The answers to both your questions comes down to activity calendars.  The Total Float of each activity (i.e. LF-EF) is computed according to its own calendar.  If the driving logical path to project completion (i.e. the Longest Path) runs through activities with different calendars, then total float MAY not be the same.  (Consider the simple example of a 7-day activity finishing on Friday driving a 5-day activity starting Monday.  The 7-day activity sees 2 days of float even though it is on the driving path.)

If you have introduced seasonal or daily weather calendars, shift calendars, curing calendars, etc. then you may see wide variations in total float along the "Critical Path" and any other logical paths.  This is why the Longest Path alogorithm exists in P6.

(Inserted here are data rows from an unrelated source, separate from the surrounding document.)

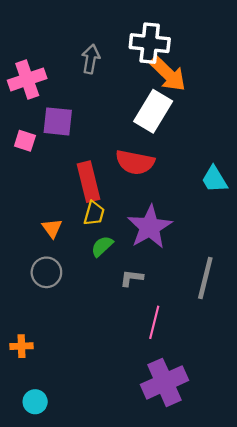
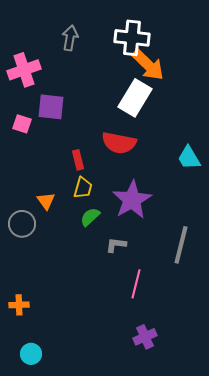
gray arrow: (91, 59) -> (70, 38), moved
red rectangle: (88, 182) -> (78, 160), size x0.6
gray circle: (46, 272) -> (22, 224), moved
purple cross: (164, 382) -> (145, 337), size x0.6

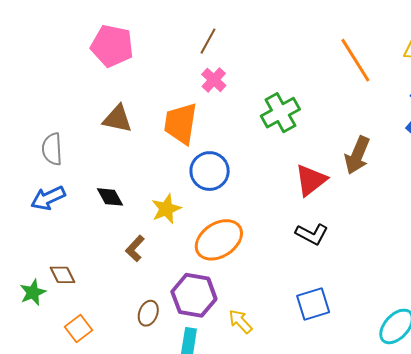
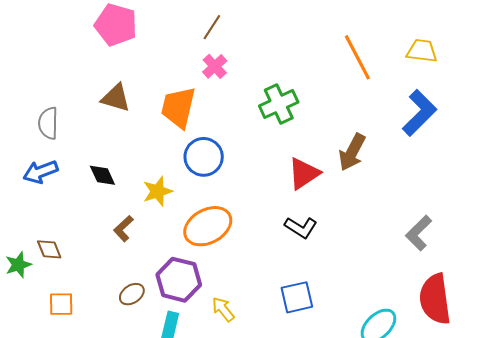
brown ellipse: (148, 313) -> (132, 294), turned 30
orange square: (79, 329) -> (61, 304), turned 32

If an activity has negative float in P6, its Late Finish is less than its Early Finish - plain and simple.  Most instances are the result of an unsatisfied late constraint on some later activity.  To properly understand the meaning of "-120 days negative float," you must understand a) what is controlling the Early Finish of the activity (trivial in a well-constructed schedule); b) what is controlling the Late Finish of the activity; c) what worktime constraints (from the activity calendar) are applied in computing TF=LF-EF, in hours; and d) what factor (from the activity calendar) is used to convert the measured TF from hours to days.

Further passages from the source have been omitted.